We didn’t stopat the Irish Wolves’ secret kingdom. Just passed through briefly before Sadie drove to a stone tower gate that brought us back up to The Above.

“Naomi asked to meet at a neutral location in The Above,” Sadie explained, hauling the duffel I’d brought with me out of the cart’s back seat. “We’ll have to get out and hike for a bit. I hope you don’t mind.”

“No, not at all.”

After arriving in the stone circle above the wolves’ kingdom, we trekked across real life rolling green hills toward a two-story red house sitting in front of a sparkling lake.

“So… why me?” I asked as we got closer to our destination.

Sadie didn’t seem to have satisfying answers about anything. But the holoscribe in me just couldn’t let it go.

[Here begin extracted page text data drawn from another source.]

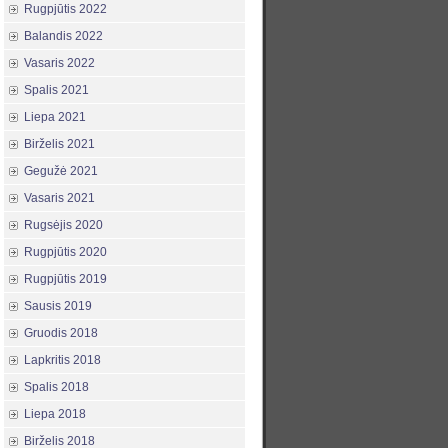
Rugpjūtis 2022
Balandis 2022
Vasaris 2022
Spalis 2021
Liepa 2021
Birželis 2021
Gegužė 2021
Vasaris 2021
Rugsėjis 2020
Rugpjūtis 2020
Rugpjūtis 2019
Sausis 2019
Gruodis 2018
Lapkritis 2018
Spalis 2018
Liepa 2018
Birželis 2018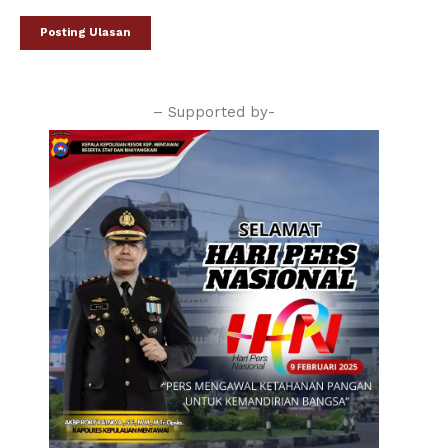
– Supported by-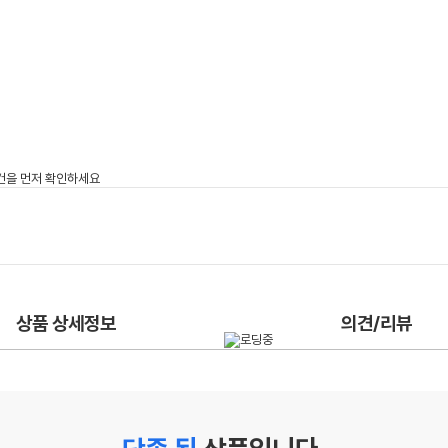
상품 상세정보
의견/리뷰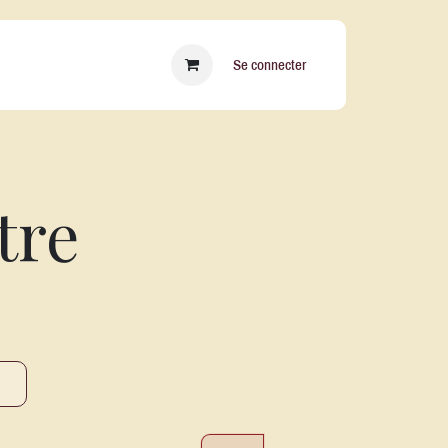
essoires
Qui sommes nous ?
Blog
Se connecter
tre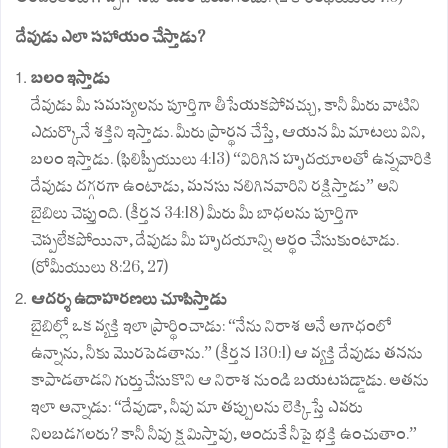
దేవుడు ఎలా సహాయం చేస్తాడు?
బలం ఇస్తాడు
దేవుడు మీ సమస్యలను పూర్తిగా తీసేయకపోవచ్చు, కానీ మీరు వాటిని
ఎదుర్కొనే శక్తిని ఇస్తాడు. మీరు ప్రార్థన చేస్తే, ఆయన మీ మాటలు విని,
బలం ఇస్తాడు. (ఫిలిప్పీయులు 4:13) “విరిగిన హృదయాలతో ఉన్నవారికి
దేవుడు దగ్గరగా ఉంటాడు, మనసు నలిగినవారిని రక్షిస్తాడు” అని
బైబిలు చెప్తుంది. (కీర్తన 34:18) మీరు మీ బాధలను పూర్తిగా
చెప్పలేకపోయినా, దేవుడు మీ హృదయాన్ని అర్థం చేసుకుంటాడు.
(రోమీయులు 8:26, 27)
ఆదర్శ ఉదాహరణలు చూపిస్తాడు
బైబిల్లో ఒక వ్యక్తి ఇలా ప్రార్థించాడు: “నేను నిరాశ అనే అగాధంలో
ఉన్నాను, నీకు మొరపెడతాను.” (కీర్తన 130:1) ఆ వ్యక్తి దేవుడు తనను
కాపాడతాడని గుర్తుచేసుకొని ఆ నిరాశ నుండి బయటపడ్డాడు. అతను
ఇలా అన్నాడు: “దేవుడా, నీవు మా తప్పులను లెక్కిస్తే ఎవరు
నిలబడగలరు? కానీ నీవు క్షమిస్తావు, అందుకే నీపై భక్తి ఉంచుతాం.”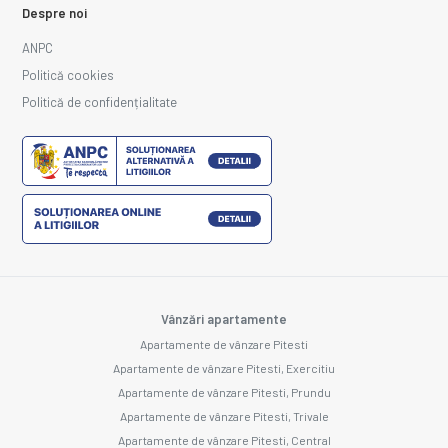
Despre noi
ANPC
Politică cookies
Politică de confidențialitate
Vânzări apartamente
Apartamente de vânzare Pitesti
Apartamente de vânzare Pitesti, Exercitiu
Apartamente de vânzare Pitesti, Prundu
Apartamente de vânzare Pitesti, Trivale
Apartamente de vânzare Pitesti, Central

I tried asking my number-one question again, since it might be my last chance. “I was told you requested me as their ambassador specifically, even though I just moved back to Scotland after going to uni and working abroad.”

Sadie, who’d insisted on carrying my da’s old Scottish army canvas duffel bag for me, shifted it on her shoulder.

The bag was packed with enough supplies for a week-long stay in the Irish Wolves’ kingdom. From clothes to the diplomatic gifts the bears had carefully selected themselves and encased in a large protective ruck sack composed of their poreless, seamless god tech version of rubber. Even though it was the middle of summer, Sadie had also given me an Irish knit green cardigan before we left, insisting, “It might get quite cold on your trip.”

But now the literal mama bear hardly seemed able to look me in the eye.

“I hope you’ll understand after you meet Naomi,” she answered, her gaze stuck on the verdant green grass. “It could only be you.”

I didn’t understand, though. And the coil of unease that had formed the first time I asked “Why me?” wrapped even tighter around my gut instinct.

The neutral location turned out to be a red brick house sitting in front of a body of water that Sadie called the Three Gods Lake.

My Aunt Naomi emerged from the residence with two of her children flanking her. All three were dressed like medieval bandits in leather pants and vests, and they all radiated the same sharp, dangerous energy.

Naomi looked like my mother. If someone had shrunk Maem down and carved away everything gentle in her soft features, leaving behind only the freckles.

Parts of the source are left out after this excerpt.